| Action item |
For each line in the records, produce an exact copy.

| Records |
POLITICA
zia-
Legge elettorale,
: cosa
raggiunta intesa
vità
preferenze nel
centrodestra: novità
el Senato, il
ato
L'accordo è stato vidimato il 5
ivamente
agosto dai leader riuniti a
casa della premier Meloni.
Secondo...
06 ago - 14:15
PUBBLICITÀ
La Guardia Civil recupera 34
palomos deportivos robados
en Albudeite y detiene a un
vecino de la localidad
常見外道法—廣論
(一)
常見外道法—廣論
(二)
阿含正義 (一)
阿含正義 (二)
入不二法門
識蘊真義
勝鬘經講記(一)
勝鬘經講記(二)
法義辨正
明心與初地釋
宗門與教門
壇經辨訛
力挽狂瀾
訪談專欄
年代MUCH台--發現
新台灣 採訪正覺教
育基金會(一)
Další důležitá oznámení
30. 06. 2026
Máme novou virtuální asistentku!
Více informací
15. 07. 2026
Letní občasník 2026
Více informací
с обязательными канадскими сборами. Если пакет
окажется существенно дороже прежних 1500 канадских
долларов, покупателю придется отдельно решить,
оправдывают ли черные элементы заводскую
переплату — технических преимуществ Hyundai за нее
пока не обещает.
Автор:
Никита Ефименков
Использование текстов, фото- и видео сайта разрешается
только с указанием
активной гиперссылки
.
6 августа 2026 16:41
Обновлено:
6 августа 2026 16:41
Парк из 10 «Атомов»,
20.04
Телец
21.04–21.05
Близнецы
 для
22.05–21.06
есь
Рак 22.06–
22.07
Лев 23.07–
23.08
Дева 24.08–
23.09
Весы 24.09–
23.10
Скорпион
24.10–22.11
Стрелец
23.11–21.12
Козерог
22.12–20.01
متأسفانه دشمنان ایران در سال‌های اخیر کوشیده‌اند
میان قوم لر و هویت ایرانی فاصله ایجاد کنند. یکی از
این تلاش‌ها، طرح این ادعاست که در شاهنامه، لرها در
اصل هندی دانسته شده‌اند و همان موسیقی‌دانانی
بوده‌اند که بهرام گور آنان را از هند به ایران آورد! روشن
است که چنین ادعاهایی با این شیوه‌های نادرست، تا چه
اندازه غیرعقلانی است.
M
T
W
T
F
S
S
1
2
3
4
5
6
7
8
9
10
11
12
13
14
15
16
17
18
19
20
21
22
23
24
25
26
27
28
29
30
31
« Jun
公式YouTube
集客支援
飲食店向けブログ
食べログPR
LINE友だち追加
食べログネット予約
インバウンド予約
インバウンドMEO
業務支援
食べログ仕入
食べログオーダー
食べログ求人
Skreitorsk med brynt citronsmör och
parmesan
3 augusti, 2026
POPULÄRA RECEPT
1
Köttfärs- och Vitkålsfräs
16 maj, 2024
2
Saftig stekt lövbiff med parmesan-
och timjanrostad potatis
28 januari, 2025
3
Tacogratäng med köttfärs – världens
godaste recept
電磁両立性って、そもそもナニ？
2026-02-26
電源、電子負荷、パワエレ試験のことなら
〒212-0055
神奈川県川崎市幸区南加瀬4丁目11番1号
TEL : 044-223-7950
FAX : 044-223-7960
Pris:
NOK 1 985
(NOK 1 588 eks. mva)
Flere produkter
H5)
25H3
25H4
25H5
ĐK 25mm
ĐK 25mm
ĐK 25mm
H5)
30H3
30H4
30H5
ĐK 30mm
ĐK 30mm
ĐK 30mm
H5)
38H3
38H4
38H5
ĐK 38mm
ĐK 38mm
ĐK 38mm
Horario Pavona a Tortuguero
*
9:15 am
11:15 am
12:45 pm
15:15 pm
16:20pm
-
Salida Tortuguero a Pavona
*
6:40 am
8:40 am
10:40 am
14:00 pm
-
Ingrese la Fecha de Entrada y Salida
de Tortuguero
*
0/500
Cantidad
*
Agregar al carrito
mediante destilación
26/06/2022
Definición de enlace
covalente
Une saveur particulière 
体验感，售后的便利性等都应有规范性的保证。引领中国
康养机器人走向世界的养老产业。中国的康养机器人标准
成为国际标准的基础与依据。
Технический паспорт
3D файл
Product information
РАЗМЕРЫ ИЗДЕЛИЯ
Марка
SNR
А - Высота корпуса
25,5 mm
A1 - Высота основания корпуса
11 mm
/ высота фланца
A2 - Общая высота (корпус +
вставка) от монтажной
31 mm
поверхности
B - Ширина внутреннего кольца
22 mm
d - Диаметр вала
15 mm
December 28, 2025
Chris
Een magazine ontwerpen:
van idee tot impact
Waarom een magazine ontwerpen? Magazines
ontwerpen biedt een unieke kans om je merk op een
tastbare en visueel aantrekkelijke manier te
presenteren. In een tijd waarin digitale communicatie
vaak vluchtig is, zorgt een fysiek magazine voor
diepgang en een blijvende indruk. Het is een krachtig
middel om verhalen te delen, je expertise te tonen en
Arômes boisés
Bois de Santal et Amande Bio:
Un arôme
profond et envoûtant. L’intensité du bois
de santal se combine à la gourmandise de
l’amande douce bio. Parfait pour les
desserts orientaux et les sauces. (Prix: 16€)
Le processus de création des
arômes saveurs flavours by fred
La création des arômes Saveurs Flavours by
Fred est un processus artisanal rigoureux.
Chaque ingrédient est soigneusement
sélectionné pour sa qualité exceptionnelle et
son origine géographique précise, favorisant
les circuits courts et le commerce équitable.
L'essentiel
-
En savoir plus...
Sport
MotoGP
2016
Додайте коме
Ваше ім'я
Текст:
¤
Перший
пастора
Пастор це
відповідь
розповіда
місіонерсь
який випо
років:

| Result |
POLITICA
zia-
Legge elettorale,
: cosa
raggiunta intesa
vità
preferenze nel
centrodestra: novità
el Senato, il
ato
L'accordo è stato vidimato il 5
ivamente
agosto dai leader riuniti a
casa della premier Meloni.
Secondo...
06 ago - 14:15
PUBBLICITÀ
La Guardia Civil recupera 34
palomos deportivos robados
en Albudeite y detiene a un
vecino de la localidad
常見外道法—廣論
(一)
常見外道法—廣論
(二)
阿含正義 (一)
阿含正義 (二)
入不二法門
識蘊真義
勝鬘經講記(一)
勝鬘經講記(二)
法義辨正
明心與初地釋
宗門與教門
壇經辨訛
力挽狂瀾
訪談專欄
年代MUCH台--發現
新台灣 採訪正覺教
育基金會(一)
Další důležitá oznámení
30. 06. 2026
Máme novou virtuální asistentku!
Více informací
15. 07. 2026
Letní občasník 2026
Více informací
с обязательными канадскими сборами. Если пакет
окажется существенно дороже прежних 1500 канадских
долларов, покупателю придется отдельно решить,
оправдывают ли черные элементы заводскую
переплату — технических преимуществ Hyundai за нее
пока не обещает.
Автор:
Никита Ефименков
Использование текстов, фото- и видео сайта разрешается
только с указанием
активной гиперссылки
.
6 августа 2026 16:41
Обновлено:
6 августа 2026 16:41
Парк из 10 «Атомов»,
20.04
Телец
21.04–21.05
Близнецы
 для
22.05–21.06
есь
Рак 22.06–
22.07
Лев 23.07–
23.08
Дева 24.08–
23.09
Весы 24.09–
23.10
Скорпион
24.10–22.11
Стрелец
23.11–21.12
Козерог
22.12–20.01
متأسفانه دشمنان ایران در سال‌های اخیر کوشیده‌اند
میان قوم لر و هویت ایرانی فاصله ایجاد کنند. یکی از
این تلاش‌ها، طرح این ادعاست که در شاهنامه، لرها در
اصل هندی دانسته شده‌اند و همان موسیقی‌دانانی
بوده‌اند که بهرام گور آنان را از هند به ایران آورد! روشن
است که چنین ادعاهایی با این شیوه‌های نادرست، تا چه
اندازه غیرعقلانی است.
M
T
W
T
F
S
S
1
2
3
4
5
6
7
8
9
10
11
12
13
14
15
16
17
18
19
20
21
22
23
24
25
26
27
28
29
30
31
« Jun
公式YouTube
集客支援
飲食店向けブログ
食べログPR
LINE友だち追加
食べログネット予約
インバウンド予約
インバウンドMEO
業務支援
食べログ仕入
食べログオーダー
食べログ求人
Skreitorsk med brynt citronsmör och
parmesan
3 augusti, 2026
POPULÄRA RECEPT
1
Köttfärs- och Vitkålsfräs
16 maj, 2024
2
Saftig stekt lövbiff med parmesan-
och timjanrostad potatis
28 januari, 2025
3
Tacogratäng med köttfärs – världens
godaste recept
電磁両立性って、そもそもナニ？
2026-02-26
電源、電子負荷、パワエレ試験のことなら
〒212-0055
神奈川県川崎市幸区南加瀬4丁目11番1号
TEL : 044-223-7950
FAX : 044-223-7960
Pris:
NOK 1 985
(NOK 1 588 eks. mva)
Flere produkter
H5)
25H3
25H4
25H5
ĐK 25mm
ĐK 25mm
ĐK 25mm
H5)
30H3
30H4
30H5
ĐK 30mm
ĐK 30mm
ĐK 30mm
H5)
38H3
38H4
38H5
ĐK 38mm
ĐK 38mm
ĐK 38mm
Horario Pavona a Tortuguero
*
9:15 am
11:15 am
12:45 pm
15:15 pm
16:20pm
-
Salida Tortuguero a Pavona
*
6:40 am
8:40 am
10:40 am
14:00 pm
-
Ingrese la Fecha de Entrada y Salida
de Tortuguero
*
0/500
Cantidad
*
Agregar al carrito
mediante destilación
26/06/2022
Definición de enlace
covalente
Une saveur particulière 
体验感，售后的便利性等都应有规范性的保证。引领中国
康养机器人走向世界的养老产业。中国的康养机器人标准
成为国际标准的基础与依据。
Технический паспорт
3D файл
Product information
РАЗМЕРЫ ИЗДЕЛИЯ
Марка
SNR
А - Высота корпуса
25,5 mm
A1 - Высота основания корпуса
11 mm
/ высота фланца
A2 - Общая высота (корпус +
вставка) от монтажной
31 mm
поверхности
B - Ширина внутреннего кольца
22 mm
d - Диаметр вала
15 mm
December 28, 2025
Chris
Een magazine ontwerpen:
van idee tot impact
Waarom een magazine ontwerpen? Magazines
ontwerpen biedt een unieke kans om je merk op een
tastbare en visueel aantrekkelijke manier te
presenteren. In een tijd waarin digitale communicatie
vaak vluchtig is, zorgt een fysiek magazine voor
diepgang en een blijvende indruk. Het is een krachtig
middel om verhalen te delen, je expertise te tonen en
Arômes boisés
Bois de Santal et Amande Bio:
Un arôme
profond et envoûtant. L’intensité du bois
de santal se combine à la gourmandise de
l’amande douce bio. Parfait pour les
desserts orientaux et les sauces. (Prix: 16€)
Le processus de création des
arômes saveurs flavours by fred
La création des arômes Saveurs Flavours by
Fred est un processus artisanal rigoureux.
Chaque ingrédient est soigneusement
sélectionné pour sa qualité exceptionnelle et
son origine géographique précise, favorisant
les circuits courts et le commerce équitable.
L'essentiel
-
En savoir plus...
Sport
MotoGP
2016
Додайте коме
Ваше ім'я
Текст:
¤
Перший
пастора
Пастор це
відповідь
розповіда
місіонерсь
який випо
років:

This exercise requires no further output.